- INSTRUCTIONS TO FOLLOW
Return the lines below that contain the word "ремонта".

· · · · ·

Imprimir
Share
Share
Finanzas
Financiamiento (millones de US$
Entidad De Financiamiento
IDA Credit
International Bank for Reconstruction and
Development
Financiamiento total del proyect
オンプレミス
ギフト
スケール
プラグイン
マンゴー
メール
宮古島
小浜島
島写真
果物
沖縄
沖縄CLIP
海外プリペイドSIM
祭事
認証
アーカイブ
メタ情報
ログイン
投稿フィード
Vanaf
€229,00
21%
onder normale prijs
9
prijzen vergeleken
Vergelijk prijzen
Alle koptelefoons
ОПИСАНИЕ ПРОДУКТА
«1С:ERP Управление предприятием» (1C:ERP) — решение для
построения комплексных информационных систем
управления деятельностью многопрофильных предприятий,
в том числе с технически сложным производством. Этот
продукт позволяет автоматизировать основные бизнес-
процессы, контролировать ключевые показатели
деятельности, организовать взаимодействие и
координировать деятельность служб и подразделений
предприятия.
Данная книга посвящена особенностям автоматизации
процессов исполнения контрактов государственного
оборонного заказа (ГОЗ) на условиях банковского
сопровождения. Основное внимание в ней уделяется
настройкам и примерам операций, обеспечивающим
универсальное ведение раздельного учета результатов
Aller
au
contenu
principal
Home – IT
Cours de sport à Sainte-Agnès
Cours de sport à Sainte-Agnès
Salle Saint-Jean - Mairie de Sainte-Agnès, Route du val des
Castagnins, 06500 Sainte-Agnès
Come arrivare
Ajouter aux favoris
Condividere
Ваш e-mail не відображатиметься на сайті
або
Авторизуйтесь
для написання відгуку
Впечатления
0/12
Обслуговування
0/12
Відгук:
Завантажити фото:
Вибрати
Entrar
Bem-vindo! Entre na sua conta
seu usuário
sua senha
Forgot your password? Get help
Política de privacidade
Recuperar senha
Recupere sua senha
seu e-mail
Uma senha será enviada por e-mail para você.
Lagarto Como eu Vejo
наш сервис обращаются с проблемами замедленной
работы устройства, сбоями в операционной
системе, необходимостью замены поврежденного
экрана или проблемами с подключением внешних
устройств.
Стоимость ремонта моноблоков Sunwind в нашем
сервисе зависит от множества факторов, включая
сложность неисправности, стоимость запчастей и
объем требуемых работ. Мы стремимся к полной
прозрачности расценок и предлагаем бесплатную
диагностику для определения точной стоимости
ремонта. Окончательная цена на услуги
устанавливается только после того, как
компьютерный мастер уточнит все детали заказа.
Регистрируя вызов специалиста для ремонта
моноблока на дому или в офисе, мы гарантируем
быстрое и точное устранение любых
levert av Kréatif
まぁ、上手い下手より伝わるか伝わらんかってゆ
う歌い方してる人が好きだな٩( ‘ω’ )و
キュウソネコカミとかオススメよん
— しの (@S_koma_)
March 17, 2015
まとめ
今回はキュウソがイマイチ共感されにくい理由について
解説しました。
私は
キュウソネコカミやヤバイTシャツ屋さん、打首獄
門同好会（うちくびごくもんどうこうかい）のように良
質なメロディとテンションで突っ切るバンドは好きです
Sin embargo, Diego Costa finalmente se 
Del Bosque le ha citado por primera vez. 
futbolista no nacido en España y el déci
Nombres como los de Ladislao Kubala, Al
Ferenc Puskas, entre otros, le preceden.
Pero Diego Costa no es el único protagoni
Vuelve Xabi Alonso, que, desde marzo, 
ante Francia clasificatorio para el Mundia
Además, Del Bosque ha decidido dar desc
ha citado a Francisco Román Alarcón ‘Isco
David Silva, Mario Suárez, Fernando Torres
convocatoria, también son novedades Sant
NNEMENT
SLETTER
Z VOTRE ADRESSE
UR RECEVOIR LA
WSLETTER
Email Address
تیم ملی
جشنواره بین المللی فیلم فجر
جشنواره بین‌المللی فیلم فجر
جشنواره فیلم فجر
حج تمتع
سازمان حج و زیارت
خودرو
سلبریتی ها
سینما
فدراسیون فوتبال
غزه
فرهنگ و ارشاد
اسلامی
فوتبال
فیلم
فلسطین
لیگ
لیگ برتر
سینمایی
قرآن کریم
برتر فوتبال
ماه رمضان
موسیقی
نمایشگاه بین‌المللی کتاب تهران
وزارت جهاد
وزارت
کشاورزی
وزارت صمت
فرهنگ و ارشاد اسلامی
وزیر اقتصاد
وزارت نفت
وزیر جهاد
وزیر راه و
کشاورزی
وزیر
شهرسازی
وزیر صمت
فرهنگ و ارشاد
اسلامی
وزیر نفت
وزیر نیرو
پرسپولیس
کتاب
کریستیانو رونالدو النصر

· · · · ·

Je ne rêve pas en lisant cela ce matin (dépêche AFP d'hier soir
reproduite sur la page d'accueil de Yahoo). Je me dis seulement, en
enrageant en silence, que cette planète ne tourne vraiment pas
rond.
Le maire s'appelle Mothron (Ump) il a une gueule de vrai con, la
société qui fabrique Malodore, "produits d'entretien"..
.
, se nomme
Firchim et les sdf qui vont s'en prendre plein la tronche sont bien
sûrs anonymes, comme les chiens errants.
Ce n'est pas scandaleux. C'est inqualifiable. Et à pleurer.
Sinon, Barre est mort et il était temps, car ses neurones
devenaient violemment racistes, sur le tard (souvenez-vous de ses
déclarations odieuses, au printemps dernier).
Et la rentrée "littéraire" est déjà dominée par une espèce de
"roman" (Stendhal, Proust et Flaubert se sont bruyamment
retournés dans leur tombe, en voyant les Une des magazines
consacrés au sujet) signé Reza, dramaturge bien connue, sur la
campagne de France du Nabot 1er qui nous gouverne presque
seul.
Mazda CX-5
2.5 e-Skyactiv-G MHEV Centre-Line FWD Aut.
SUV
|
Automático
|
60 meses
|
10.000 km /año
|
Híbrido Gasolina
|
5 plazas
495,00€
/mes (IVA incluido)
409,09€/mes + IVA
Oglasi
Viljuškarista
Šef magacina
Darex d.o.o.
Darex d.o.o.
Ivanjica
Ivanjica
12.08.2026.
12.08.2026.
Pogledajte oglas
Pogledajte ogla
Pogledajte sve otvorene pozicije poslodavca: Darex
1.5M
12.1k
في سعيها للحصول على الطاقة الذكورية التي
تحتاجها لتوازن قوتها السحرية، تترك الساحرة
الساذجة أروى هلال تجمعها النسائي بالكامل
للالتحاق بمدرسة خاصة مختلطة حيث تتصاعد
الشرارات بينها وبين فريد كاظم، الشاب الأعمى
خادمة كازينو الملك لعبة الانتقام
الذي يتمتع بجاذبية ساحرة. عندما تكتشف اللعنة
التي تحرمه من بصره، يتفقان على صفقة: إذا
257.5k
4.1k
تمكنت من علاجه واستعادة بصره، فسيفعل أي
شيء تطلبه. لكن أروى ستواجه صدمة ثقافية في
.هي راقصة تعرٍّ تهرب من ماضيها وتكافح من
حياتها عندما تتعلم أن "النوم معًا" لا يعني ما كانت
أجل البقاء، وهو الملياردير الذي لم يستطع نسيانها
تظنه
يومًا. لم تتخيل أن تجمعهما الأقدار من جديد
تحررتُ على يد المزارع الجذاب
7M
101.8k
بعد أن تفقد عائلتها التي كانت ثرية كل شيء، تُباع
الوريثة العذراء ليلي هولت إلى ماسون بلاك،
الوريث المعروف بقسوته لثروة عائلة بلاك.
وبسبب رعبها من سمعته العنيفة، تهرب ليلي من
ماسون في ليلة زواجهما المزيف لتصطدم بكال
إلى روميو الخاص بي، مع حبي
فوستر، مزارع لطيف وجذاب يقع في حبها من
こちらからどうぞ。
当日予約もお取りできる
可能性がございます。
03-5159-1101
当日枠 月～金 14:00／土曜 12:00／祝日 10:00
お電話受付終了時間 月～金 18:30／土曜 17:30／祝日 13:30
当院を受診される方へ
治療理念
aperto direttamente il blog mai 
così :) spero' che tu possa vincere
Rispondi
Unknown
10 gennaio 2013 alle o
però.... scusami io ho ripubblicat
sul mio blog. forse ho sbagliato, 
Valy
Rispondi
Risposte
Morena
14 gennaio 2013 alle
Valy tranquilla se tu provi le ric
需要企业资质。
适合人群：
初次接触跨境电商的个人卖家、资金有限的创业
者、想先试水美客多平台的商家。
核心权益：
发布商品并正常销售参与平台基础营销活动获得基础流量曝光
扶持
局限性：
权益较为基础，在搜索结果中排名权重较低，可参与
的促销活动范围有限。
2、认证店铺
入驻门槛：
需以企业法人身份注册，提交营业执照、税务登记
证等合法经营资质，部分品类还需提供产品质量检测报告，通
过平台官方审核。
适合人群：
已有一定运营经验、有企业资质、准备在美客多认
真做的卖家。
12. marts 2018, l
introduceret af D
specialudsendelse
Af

· · · · ·

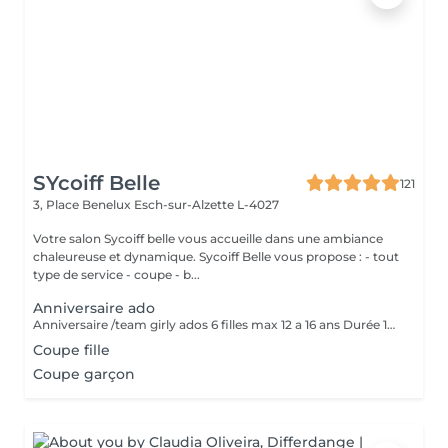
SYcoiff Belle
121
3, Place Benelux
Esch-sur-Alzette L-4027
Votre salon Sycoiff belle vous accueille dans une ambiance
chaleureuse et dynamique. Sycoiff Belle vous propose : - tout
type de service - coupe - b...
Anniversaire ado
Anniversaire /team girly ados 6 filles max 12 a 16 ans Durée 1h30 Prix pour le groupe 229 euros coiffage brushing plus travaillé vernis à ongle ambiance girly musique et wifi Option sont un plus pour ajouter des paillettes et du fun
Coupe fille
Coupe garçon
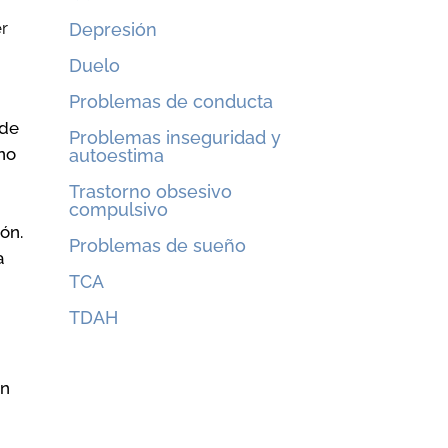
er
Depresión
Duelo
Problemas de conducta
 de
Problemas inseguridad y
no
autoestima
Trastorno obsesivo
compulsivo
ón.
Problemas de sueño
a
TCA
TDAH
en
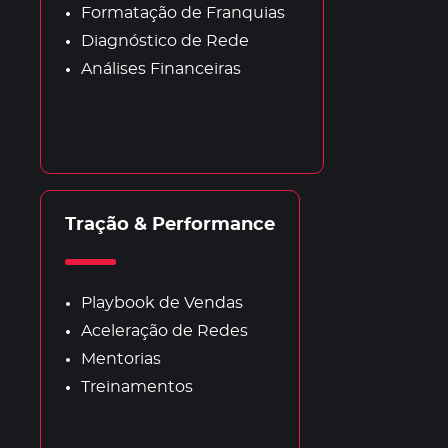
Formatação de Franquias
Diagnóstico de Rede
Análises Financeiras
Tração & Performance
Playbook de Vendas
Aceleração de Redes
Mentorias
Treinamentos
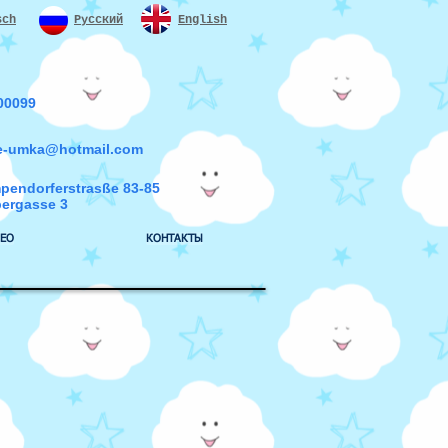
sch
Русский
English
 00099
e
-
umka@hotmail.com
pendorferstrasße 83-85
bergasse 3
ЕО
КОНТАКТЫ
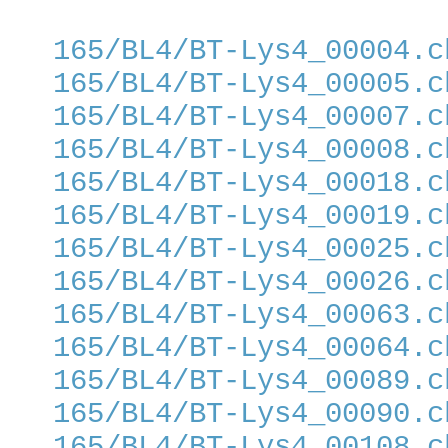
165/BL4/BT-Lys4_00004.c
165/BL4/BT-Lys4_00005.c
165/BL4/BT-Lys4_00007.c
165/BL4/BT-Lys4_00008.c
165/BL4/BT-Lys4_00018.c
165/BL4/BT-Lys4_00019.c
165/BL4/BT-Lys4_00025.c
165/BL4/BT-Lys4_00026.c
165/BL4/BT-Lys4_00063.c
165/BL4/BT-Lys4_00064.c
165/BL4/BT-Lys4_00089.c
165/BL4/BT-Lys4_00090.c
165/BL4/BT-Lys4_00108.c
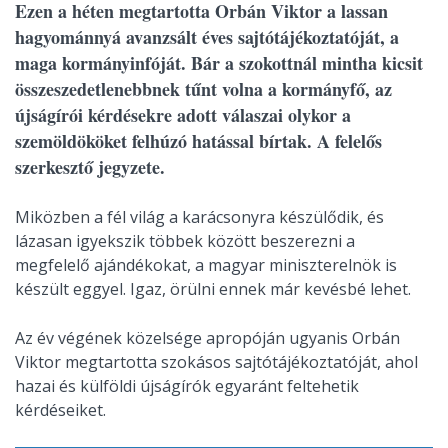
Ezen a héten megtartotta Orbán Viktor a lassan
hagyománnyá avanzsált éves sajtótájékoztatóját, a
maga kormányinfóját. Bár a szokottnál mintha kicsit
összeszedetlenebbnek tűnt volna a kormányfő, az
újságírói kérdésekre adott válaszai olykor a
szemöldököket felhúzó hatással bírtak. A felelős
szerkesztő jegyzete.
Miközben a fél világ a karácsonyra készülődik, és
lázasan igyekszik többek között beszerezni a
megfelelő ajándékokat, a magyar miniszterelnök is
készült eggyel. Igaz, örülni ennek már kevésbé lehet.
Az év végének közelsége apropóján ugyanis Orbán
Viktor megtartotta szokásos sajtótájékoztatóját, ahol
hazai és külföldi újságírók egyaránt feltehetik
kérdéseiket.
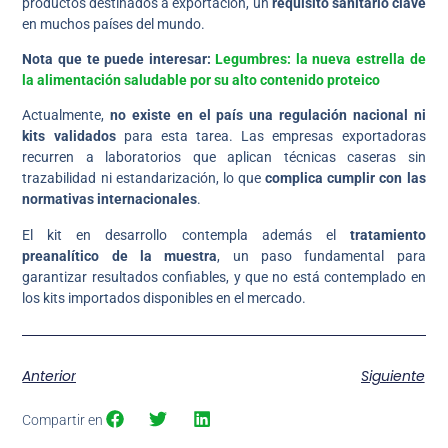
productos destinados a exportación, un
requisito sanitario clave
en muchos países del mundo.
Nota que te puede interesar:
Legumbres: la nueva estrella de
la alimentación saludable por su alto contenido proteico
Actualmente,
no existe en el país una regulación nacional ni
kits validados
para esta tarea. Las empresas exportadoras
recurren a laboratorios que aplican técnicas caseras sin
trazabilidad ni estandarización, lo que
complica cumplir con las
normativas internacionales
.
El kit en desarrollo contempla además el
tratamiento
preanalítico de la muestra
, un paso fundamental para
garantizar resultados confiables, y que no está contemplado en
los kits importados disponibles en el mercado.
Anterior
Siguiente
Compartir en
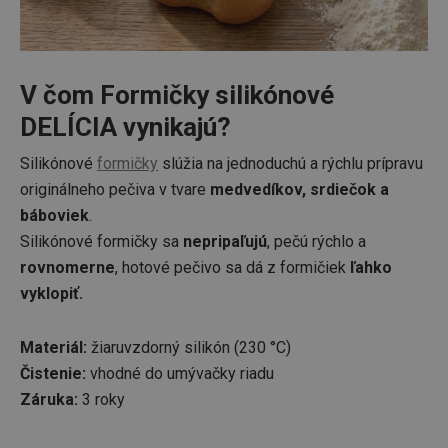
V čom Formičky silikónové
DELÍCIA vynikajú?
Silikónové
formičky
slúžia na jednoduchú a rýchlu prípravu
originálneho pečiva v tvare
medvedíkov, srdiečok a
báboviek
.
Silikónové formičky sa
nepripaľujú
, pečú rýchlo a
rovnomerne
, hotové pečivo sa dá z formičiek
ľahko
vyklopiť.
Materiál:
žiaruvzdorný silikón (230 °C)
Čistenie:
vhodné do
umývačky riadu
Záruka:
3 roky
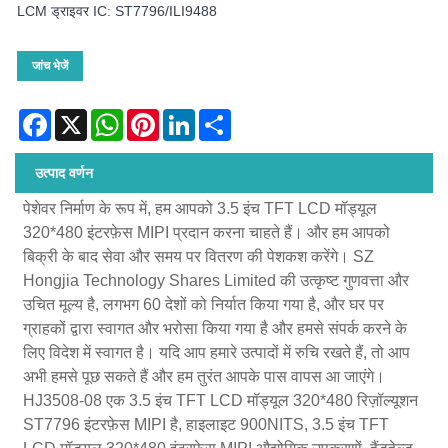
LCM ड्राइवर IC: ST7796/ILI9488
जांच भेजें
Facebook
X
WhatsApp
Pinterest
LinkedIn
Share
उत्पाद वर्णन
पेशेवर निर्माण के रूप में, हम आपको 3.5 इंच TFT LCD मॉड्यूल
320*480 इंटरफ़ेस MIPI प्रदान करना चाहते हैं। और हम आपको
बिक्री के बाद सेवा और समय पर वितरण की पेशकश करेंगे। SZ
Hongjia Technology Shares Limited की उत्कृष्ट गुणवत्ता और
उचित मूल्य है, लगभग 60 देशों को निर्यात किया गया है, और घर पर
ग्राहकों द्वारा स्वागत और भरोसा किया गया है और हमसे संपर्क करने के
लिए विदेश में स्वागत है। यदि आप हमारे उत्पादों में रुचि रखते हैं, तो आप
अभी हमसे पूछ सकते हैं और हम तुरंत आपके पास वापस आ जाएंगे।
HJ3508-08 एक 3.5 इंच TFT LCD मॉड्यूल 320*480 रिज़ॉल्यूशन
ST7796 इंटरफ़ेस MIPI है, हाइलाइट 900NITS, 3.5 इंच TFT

· · · · ·

- YOUR SOLUTION
Стоимость ремонта моноблоков Sunwind в нашем
ремонта. Окончательная цена на услуги
Регистрируя вызов специалиста для ремонта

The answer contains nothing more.